Problem description
Reproduce the listing below exactly. Pictures do not belong in the copy.

Data shown

--- START ---

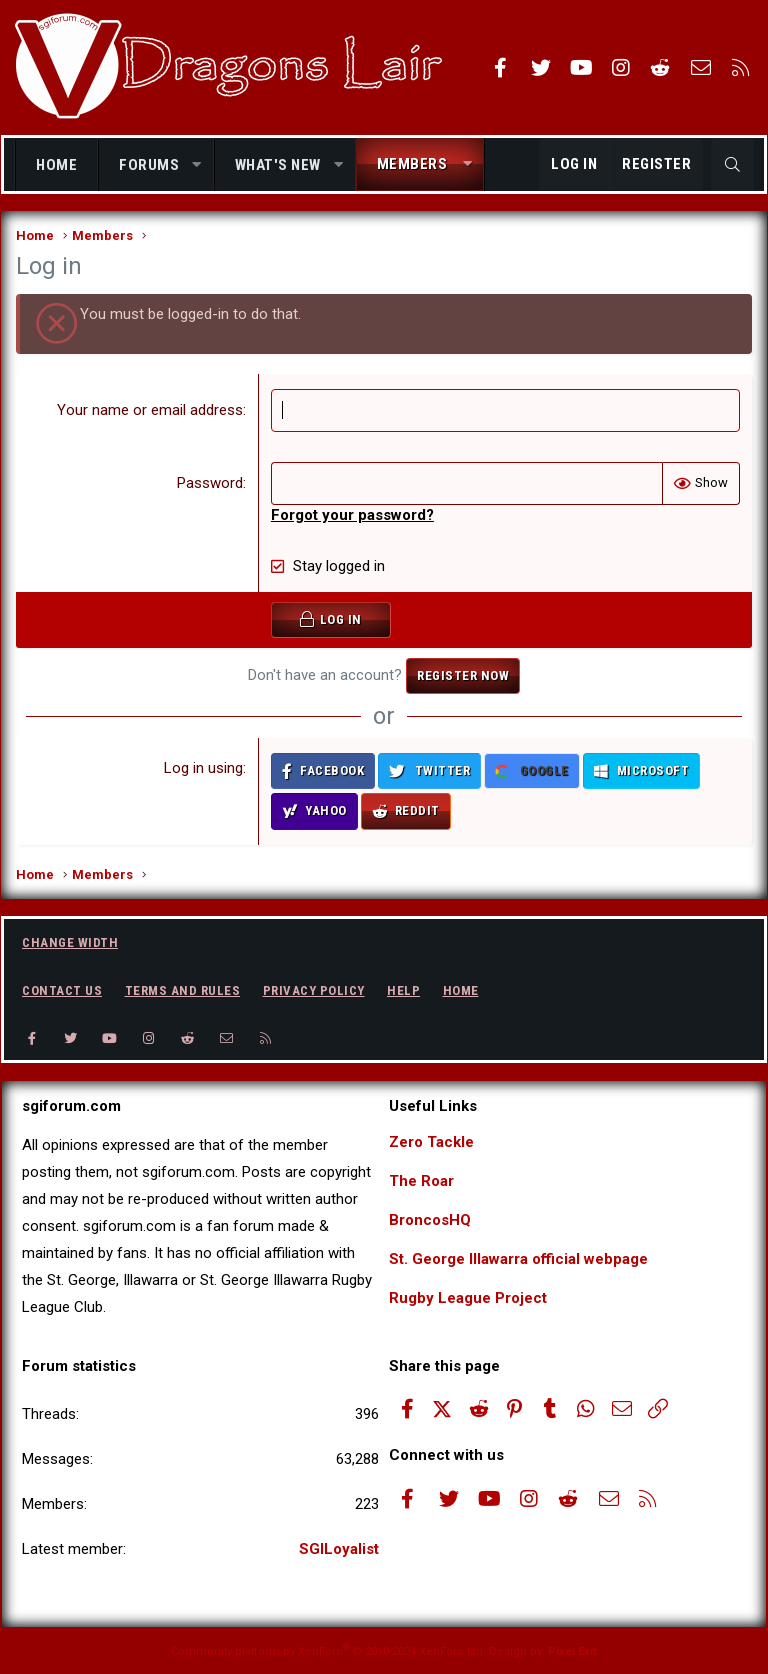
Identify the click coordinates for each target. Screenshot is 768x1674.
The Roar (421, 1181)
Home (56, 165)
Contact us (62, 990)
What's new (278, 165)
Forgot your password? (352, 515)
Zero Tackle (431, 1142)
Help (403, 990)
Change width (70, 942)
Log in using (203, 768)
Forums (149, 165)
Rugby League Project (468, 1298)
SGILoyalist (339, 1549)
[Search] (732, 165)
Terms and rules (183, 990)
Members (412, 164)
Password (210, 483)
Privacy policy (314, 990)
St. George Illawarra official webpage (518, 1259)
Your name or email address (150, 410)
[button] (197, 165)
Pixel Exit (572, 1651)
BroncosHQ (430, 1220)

--- END ---

Result of this exercise
Identify the click coordinates for each target. Screenshot is 768x1674.
The Roar (421, 1181)
Home (56, 165)
Contact us (62, 990)
What's new (278, 165)
Forgot your password? (352, 515)
Zero Tackle (431, 1142)
Help (403, 990)
Change width (70, 942)
Log in using (203, 768)
Forums (149, 165)
Rugby League Project (468, 1298)
SGILoyalist (339, 1549)
[Search] (732, 165)
Terms and rules (183, 990)
Members (412, 164)
Password (210, 483)
Privacy policy (314, 990)
St. George Illawarra official webpage (518, 1259)
Your name or email address (150, 410)
[button] (197, 165)
Pixel Exit (572, 1651)
BroncosHQ (430, 1220)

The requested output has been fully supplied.